Assignment - Would you please write out only the lines running from the top of the listing through the one holding "μαύρες ή φωτεινές κουκκίδες", exactly, with both ends kept and pictures left out?

Dataset records -
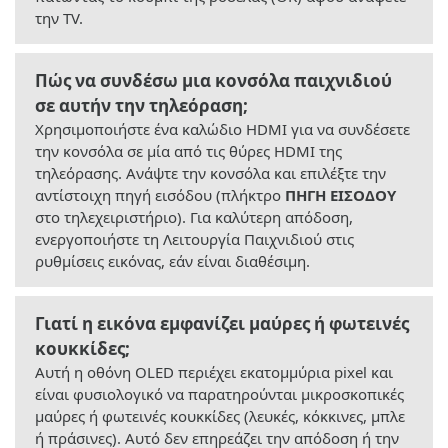
την TV.
Πώς να συνδέσω μια κονσόλα παιχνιδιού
σε αυτήν την τηλεόραση;
Χρησιμοποιήστε ένα καλώδιο HDMI για να συνδέσετε
την κονσόλα σε μία από τις θύρες HDMI της
τηλεόρασης. Ανάψτε την κονσόλα και επιλέξτε την
αντίστοιχη πηγή εισόδου (πλήκτρο
ΠΗΓΗ ΕΙΣΟΔΟΥ
στο τηλεχειριστήριο). Για καλύτερη απόδοση,
ενεργοποιήστε τη Λειτουργία Παιχνιδιού στις
ρυθμίσεις εικόνας, εάν είναι διαθέσιμη.
Γιατί η εικόνα εμφανίζει μαύρες ή φωτεινές
κουκκίδες;
Αυτή η οθόνη OLED περιέχει εκατομμύρια pixel και
είναι φυσιολογικό να παρατηρούνται μικροσκοπικές
μαύρες ή φωτεινές κουκκίδες (λευκές, κόκκινες, μπλε
ή πράσινες). Αυτό δεν επηρεάζει την απόδοση ή την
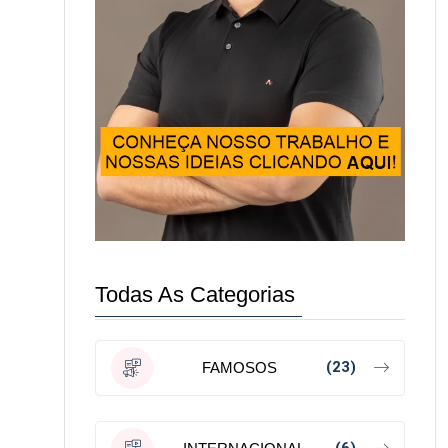
Todas As Categorias
(23)
FAMOSOS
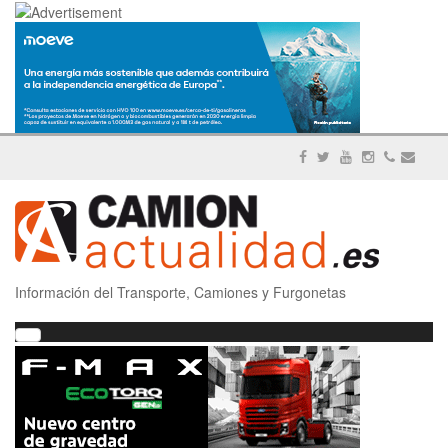
Información del Transporte, Camiones y Furgonetas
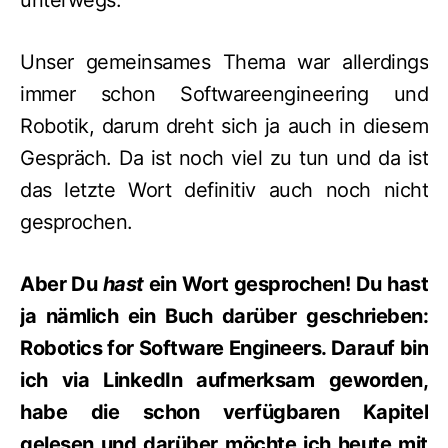
unterwegs.
Unser gemeinsames Thema war allerdings
immer schon Softwareengineering und
Robotik, darum dreht sich ja auch in diesem
Gespräch. Da ist noch viel zu tun und da ist
das letzte Wort definitiv auch noch nicht
gesprochen.
Aber Du
hast
ein Wort gesprochen! Du hast
ja nämlich ein Buch darüber geschrieben:
Robotics for Software Engineers. Darauf bin
ich via LinkedIn aufmerksam geworden,
habe die schon verfügbaren Kapitel
gelesen und darüber möchte ich heute mit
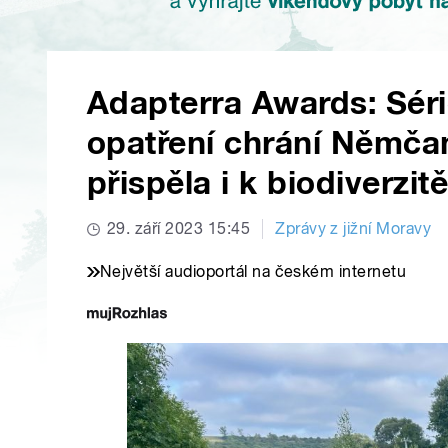
Adapterra Awards: Sér
opatření chrání Němča
přispěla i k biodiverzit
29. září 2023 15:45
Zprávy z jižní Moravy
Největší audioportál na českém internetu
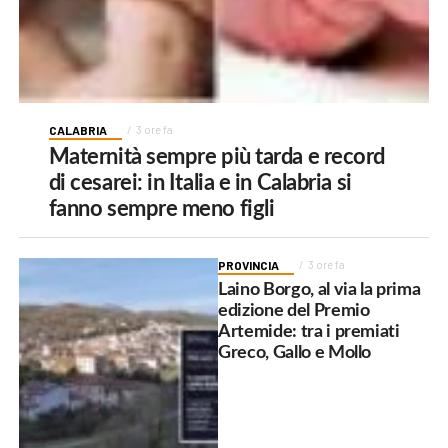
CALABRIA
3 ore fa
Maternità sempre più tarda e record
di cesarei: in Italia e in Calabria si
fanno sempre meno figli
PROVINCIA
3 ore fa
Laino Borgo, al via la prima
edizione del Premio
Artemide: tra i premiati
Greco, Gallo e Mollo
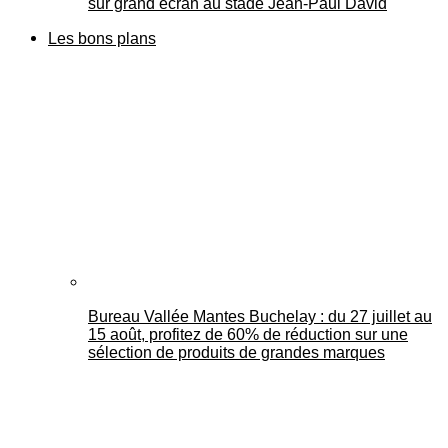
sur grand écran au stade Jean-Paul David
Les bons plans
Bureau Vallée Mantes Buchelay : du 27 juillet au
15 août, profitez de 60% de réduction sur une
sélection de produits de grandes marques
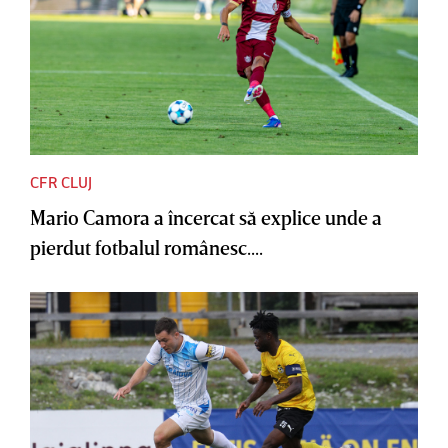
CFR CLUJ
Mario Camora a încercat să explice unde a
pierdut fotbalul românesc....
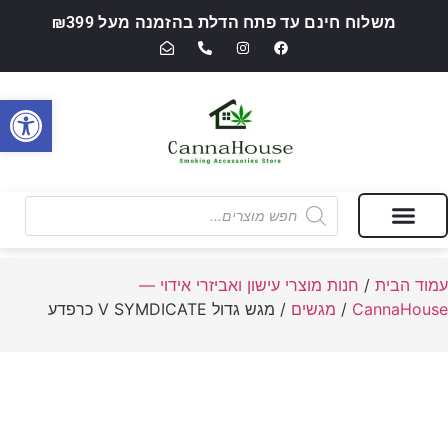
משלוח חינם עד פתח הדלת בהזמנה מעל ₪399
פתח סרגל
מבצעים של החודש
חנות מוצרי עישון ואביזרי אידוי — CannaHouse
עמוד הבית
/
חנות מוצרי עישון ואביזרי אידוי —
CannaHouse
/
מגשים
/ מגש גדול V SYMDICATE כרפדע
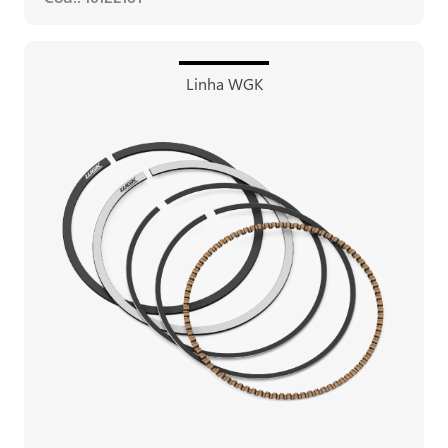
Linha WGK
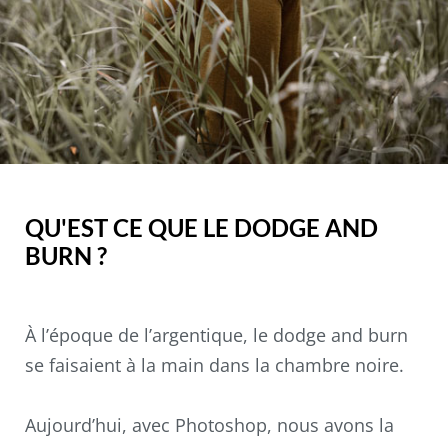
QU'EST CE QUE LE DODGE AND
BURN ?
À l’époque de l’argentique, le dodge and burn
se faisaient à la main dans la chambre noire.
Aujourd’hui, avec Photoshop, nous avons la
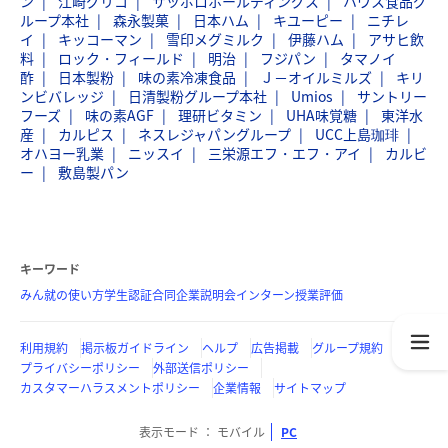
ン
江崎グリコ
サッポロホールディングス
ハウス食品グ
ループ本社
森永製菓
日本ハム
キユーピー
ニチレ
イ
キッコーマン
雪印メグミルク
伊藤ハム
アサヒ飲
料
ロック・フィールド
明治
フジパン
タマノイ
酢
日本製粉
味の素冷凍食品
Ｊ－オイルミルズ
キリ
ンビバレッジ
日清製粉グループ本社
Umios
サントリー
フーズ
味の素AGF
理研ビタミン
UHA味覚糖
東洋水
産
カルピス
ネスレジャパングループ
UCC上島珈琲
オハヨー乳業
ニッスイ
三栄源エフ・エフ・アイ
カルビ
ー
敷島製パン
キーワード
みん就の使い方
学生認証
合同企業説明会
インターン
授業評価
利用規約
掲示板ガイドライン
ヘルプ
広告掲載
グループ規約
プライバシーポリシー
外部送信ポリシー
カスタマーハラスメントポリシー
企業情報
サイトマップ
表示モード
モバイル
PC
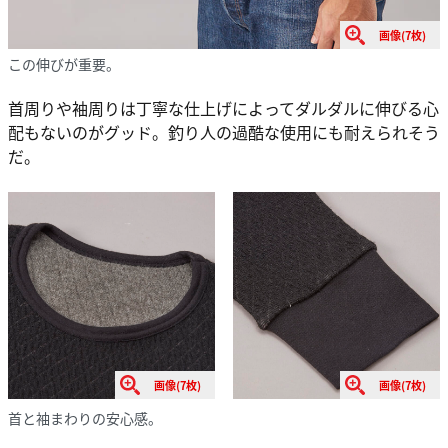
画像(7枚)
この伸びが重要。
首周りや袖周りは丁寧な仕上げによってダルダルに伸びる心
配もないのがグッド。釣り人の過酷な使用にも耐えられそう
だ。
画像(7枚)
画像(7枚)
首と袖まわりの安心感。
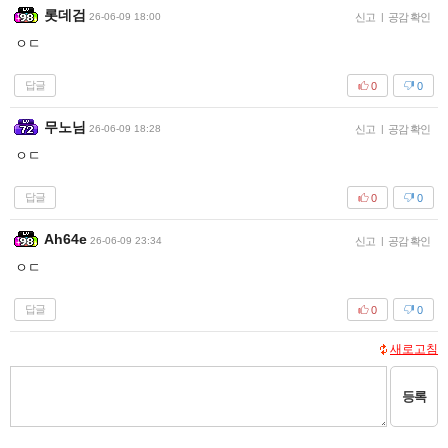
롯데검
26-06-09 18:00
신고
|
공감 확인
ㅇㄷ
답글
0
0
무노님
26-06-09 18:28
신고
|
공감 확인
ㅇㄷ
답글
0
0
Ah64e
26-06-09 23:34
신고
|
공감 확인
ㅇㄷ
답글
0
0
새로고침
등록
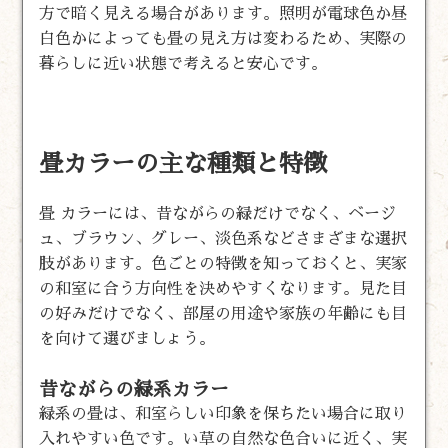
方で暗く見える場合があります。照明が電球色か昼
白色かによっても畳の見え方は変わるため、実際の
暮らしに近い状態で考えると安心です。
畳カラーの主な種類と特徴
畳 カラーには、昔ながらの緑だけでなく、ベージ
ュ、ブラウン、グレー、淡色系などさまざまな選択
肢があります。色ごとの特徴を知っておくと、実家
の和室に合う方向性を決めやすくなります。見た目
の好みだけでなく、部屋の用途や家族の年齢にも目
を向けて選びましょう。
昔ながらの緑系カラー
緑系の畳は、和室らしい印象を保ちたい場合に取り
入れやすい色です。い草の自然な色合いに近く、実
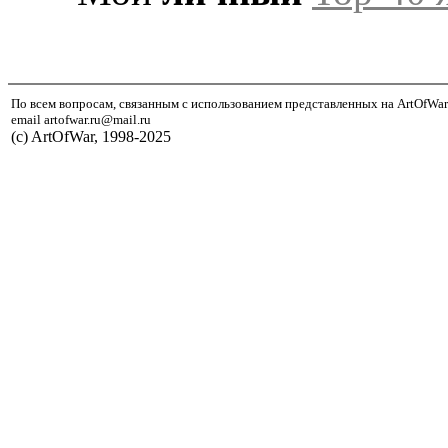
По всем вопросам, связанным с использованием представленных на ArtOfWar
email artofwar.ru@mail.ru
(с) ArtOfWar, 1998-2025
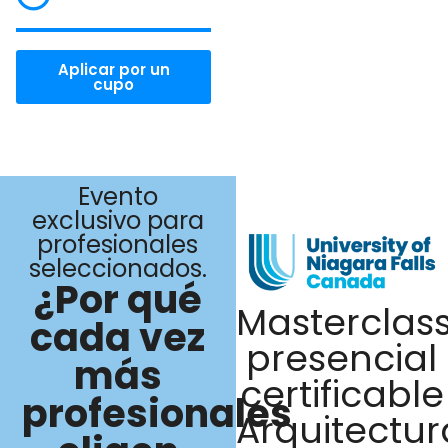
p.m.
Aplicar por un
cupo
CUPOS
LIMITADOS
Evento
exclusivo para
profesionales
seleccionados.
¿Por qué
Masterclas
cada vez
presencial
más
certificable
profesionales
Arquitectur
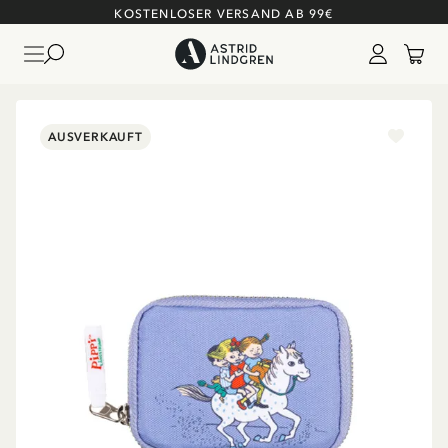
KOSTENLOSER VERSAND AB 99€
AUSVERKAUFT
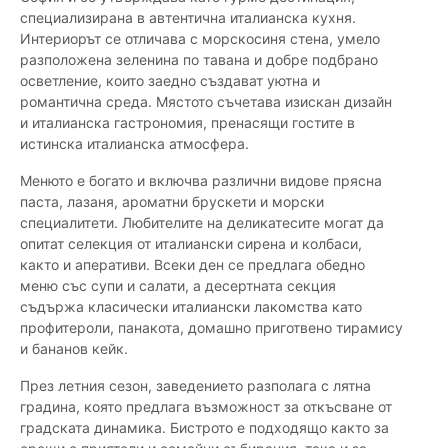
специализирана в автентична италианска кухня.
Интериорът се отличава с морскосиня стена, умело
разположена зеленина по тавана и добре подбрано
осветление, които заедно създават уютна и
романтична среда. Мястото съчетава изискан дизайн
и италианска гастрономия, пренасящи гостите в
истинска италианска атмосфера.
Менюто е богато и включва различни видове прясна
паста, лазаня, ароматни брускети и морски
специалитети. Любителите на деликатесите могат да
опитат селекция от италиански сирена и колбаси,
както и аперативи. Всеки ден се предлага обедно
меню със супи и салати, а десертната секция
съдържа класически италиански лакомства като
профитероли, панакота, домашно приготвено тирамису
и бананов кейк.
През летния сезон, заведението разполага с лятна
градина, която предлага възможност за откъсване от
градската динамика. Бистрото е подходящо както за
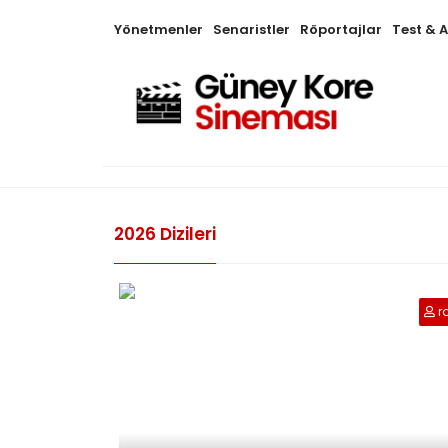
Yönetmenler
Senaristler
Röportajlar
Test & 
2026 Dizileri
r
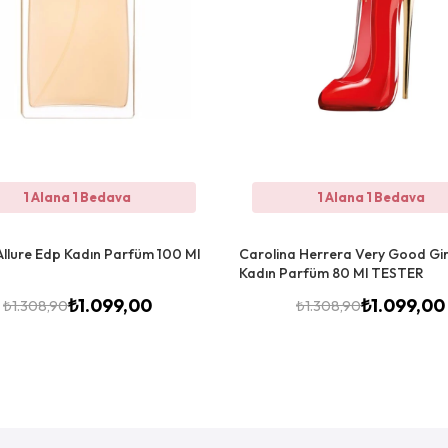
1 Alana 1 Bedava
1 Alana 1 Bedava
Allure Edp Kadın Parfüm 100 Ml
Carolina Herrera Very Good Gir
Kadın Parfüm 80 Ml TESTER
₺
1.099,00
₺
1.099,00
₺
1.308,90
₺
1.308,90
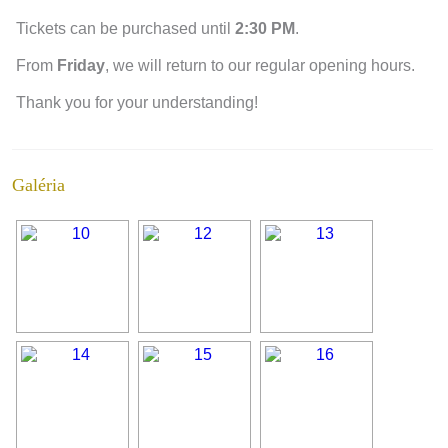
Tickets can be purchased until
2:30 PM
.
From
Friday
, we will return to our regular opening hours.
Thank you for your understanding!
Galéria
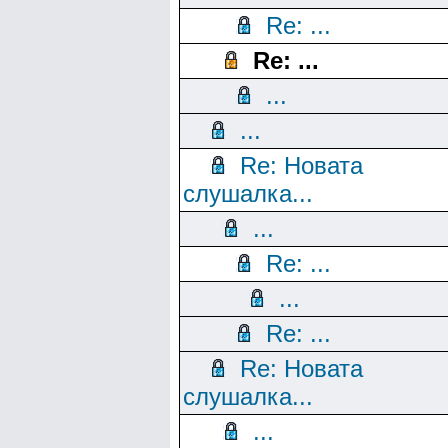
Re: ...
Re: ...
...
...
Re: Новата
слушалка...
...
Re: ...
...
Re: ...
Re: Новата
слушалка...
...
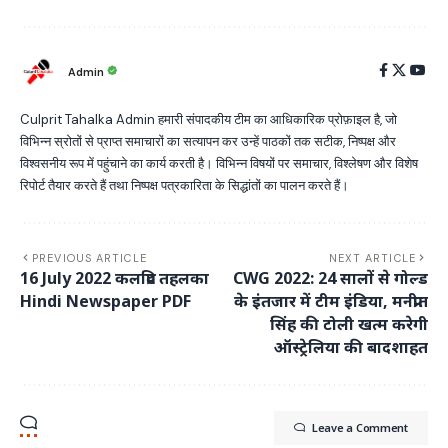
Admin
Culprit Tahalka Admin हमारी संपादकीय टीम का आधिकारिक प्रोफ़ाइल है, जो
विभिन्न स्रोतों से प्राप्त समाचारों का सत्यापन कर उन्हें पाठकों तक सटीक, निष्पक्ष और
विश्वसनीय रूप में पहुंचाने का कार्य करती है। विभिन्न विषयों पर समाचार, विश्लेषण और विशेष
रिपोर्ट तैयार करते हैं तथा निष्पक्ष पत्रकारिता के सिद्धांतों का पालन करते हैं।
PREVIOUS ARTICLE
NEXT ARTICLE
16 July 2022 कलप्रिट तहलका
CWG 2022: 24 सालों से गोल्ड
Hindi Newspaper PDF
के इंतजार में टीम इंडिया, मनप्रीत
सिंह की टोली खत्म करेगी
ऑस्ट्रेलिया की बादशाहत
Leave a Comment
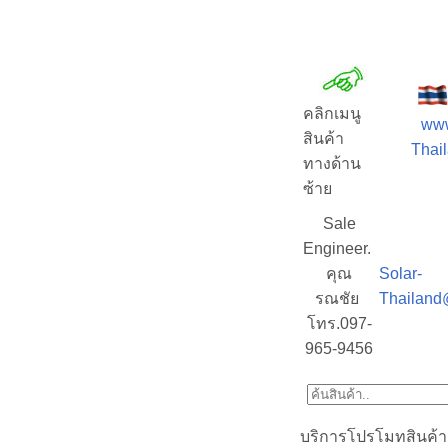
คลิกเมนู
www
สินค้า
Thail
ทางด้าน
ซ้าย
Sale
Engineer.
คุณ
Solar-
รณชัย
Thailand
โทร.097-
965-9456
บริการโปรโมทสินค้า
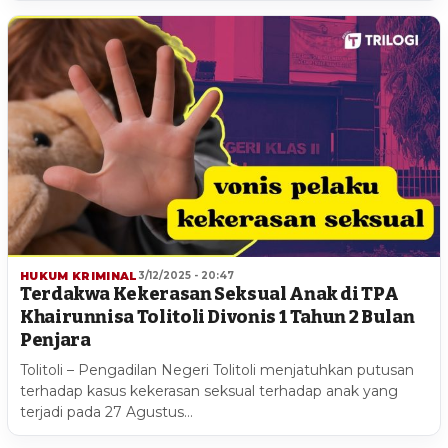
HUKUM KRIMINAL
3/12/2025 - 20:47
Terdakwa Kekerasan Seksual Anak di TPA
Khairunnisa Tolitoli Divonis 1 Tahun 2 Bulan
Penjara
Tolitoli – Pengadilan Negeri Tolitoli menjatuhkan putusan
terhadap kasus kekerasan seksual terhadap anak yang
terjadi pada 27 Agustus…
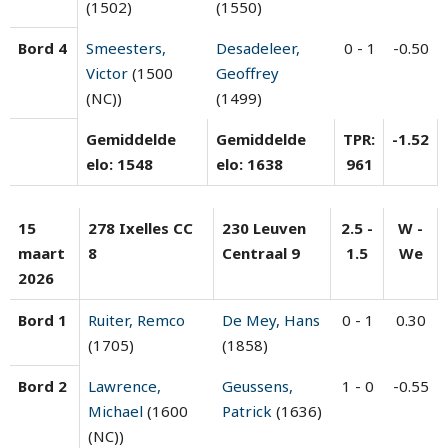
(1502)
(1550)
Bord 4
Smeesters,
Desadeleer,
0 - 1
-0.50
Victor
(1500
Geoffrey
(NC))
(1499)
Gemiddelde
Gemiddelde
TPR:
-1.52
elo: 1548
elo: 1638
961
15
278 Ixelles CC
230 Leuven
2.5 -
W -
maart
8
Centraal 9
1.5
We
2026
Bord 1
Ruiter, Remco
De Mey, Hans
0 - 1
0.30
(1705)
(1858)
Bord 2
Lawrence,
Geussens,
1 - 0
-0.55
Michael
(1600
Patrick
(1636)
(NC))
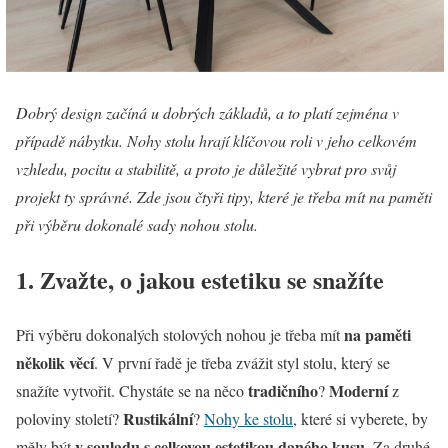
Dobrý design začíná u dobrých základů, a to platí zejména v
případě nábytku. Nohy stolu hrají klíčovou roli v jeho celkovém
vzhledu, pocitu a stabilitě, a proto je důležité vybrat pro svůj
projekt ty správné. Zde jsou čtyři tipy, které je třeba mít na paměti
při výběru dokonalé sady nohou stolu.
1. Zvažte, o jakou estetiku se snažíte
na paměti
Při výběru dokonalých stolových nohou je třeba mít
několik věcí
. V první řadě je třeba zvážit styl stolu, který se
tradičního
Moderní
snažíte vytvořit. Chystáte se na něco
?
z
Rustikální
poloviny století?
?
Nohy ke stolu
, které si vyberete, by
v souladu s celkovou estetikou daného kusu
měly být
. Za druhé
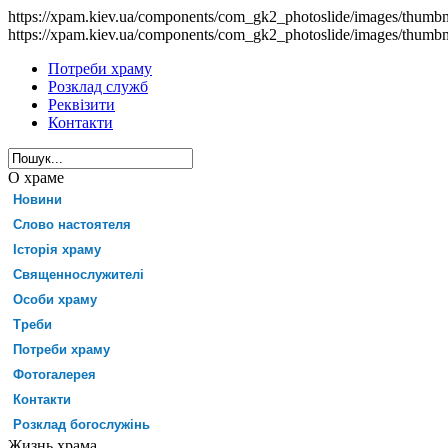
https://xpam.kiev.ua/components/com_gk2_photoslide/images/thumb
https://xpam.kiev.ua/components/com_gk2_photoslide/images/thumb
Потреби храму
Розклад служб
Реквізити
Контакти
О храме
Новини
Слово настоятеля
Історія храму
Священнослужителі
Особи храму
Треби
Потреби храму
Фотогалерея
Контакти
Розклад богослужінь
Жизнь храма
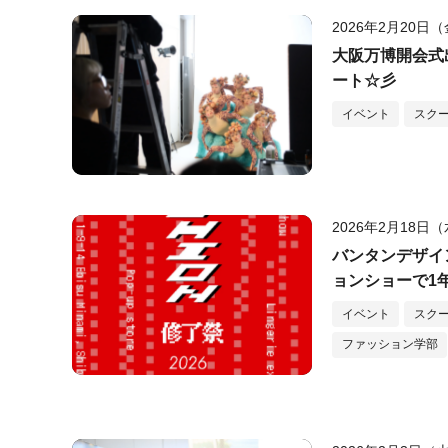
2026年2月20日
大阪万博開会式
ート☆彡
イベント
スク
2026年2月18日
バンタンデザイ
ョンショーで1
イベント
スク
ファッション学部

Task response -
την TV.
Πώς να συνδέσω μια κονσόλα παιχνιδιού
σε αυτήν την τηλεόραση;
Χρησιμοποιήστε ένα καλώδιο HDMI για να συνδέσετε
την κονσόλα σε μία από τις θύρες HDMI της
τηλεόρασης. Ανάψτε την κονσόλα και επιλέξτε την
αντίστοιχη πηγή εισόδου (πλήκτρο
ΠΗΓΗ ΕΙΣΟΔΟΥ
στο τηλεχειριστήριο). Για καλύτερη απόδοση,
ενεργοποιήστε τη Λειτουργία Παιχνιδιού στις
ρυθμίσεις εικόνας, εάν είναι διαθέσιμη.
Γιατί η εικόνα εμφανίζει μαύρες ή φωτεινές
κουκκίδες;
Αυτή η οθόνη OLED περιέχει εκατομμύρια pixel και
είναι φυσιολογικό να παρατηρούνται μικροσκοπικές
μαύρες ή φωτεινές κουκκίδες (λευκές, κόκκινες, μπλε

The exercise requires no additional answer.